(GIVEN INFORMATION begins)

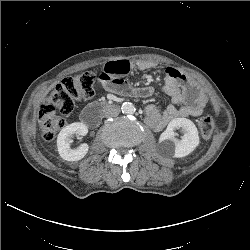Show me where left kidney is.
Segmentation results:
<instances>
[{"instance_id":"1","label":"left kidney","mask_w":250,"mask_h":250,"mask_svg":"<svg viewBox=\"0 0 250 250\" xmlns=\"http://www.w3.org/2000/svg\"><path fill=\"white\" fill-rule=\"evenodd\" d=\"M181 129V139L175 137V130ZM162 153L175 158L189 155L199 145V135L195 124L187 118L171 120L166 130L159 137Z\"/></svg>"}]
</instances>
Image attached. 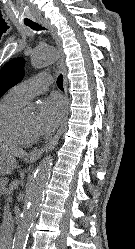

(GIVEN INFORMATION ends)

→ **WORK REQUIRED**: Transcribe the material above word for word; images do not belong in the copy.

→ **EXERCISE ANSWER**:
Show me where left kidney is.
Segmentation results:
<instances>
[{"instance_id":"1","label":"left kidney","mask_w":250,"mask_h":250,"mask_svg":"<svg viewBox=\"0 0 250 250\" xmlns=\"http://www.w3.org/2000/svg\"><path fill=\"white\" fill-rule=\"evenodd\" d=\"M181 129V139L175 137V130ZM162 153L175 158L189 155L199 145V135L195 124L187 118L171 120L166 130L159 137Z\"/></svg>"}]
</instances>
Image attached. 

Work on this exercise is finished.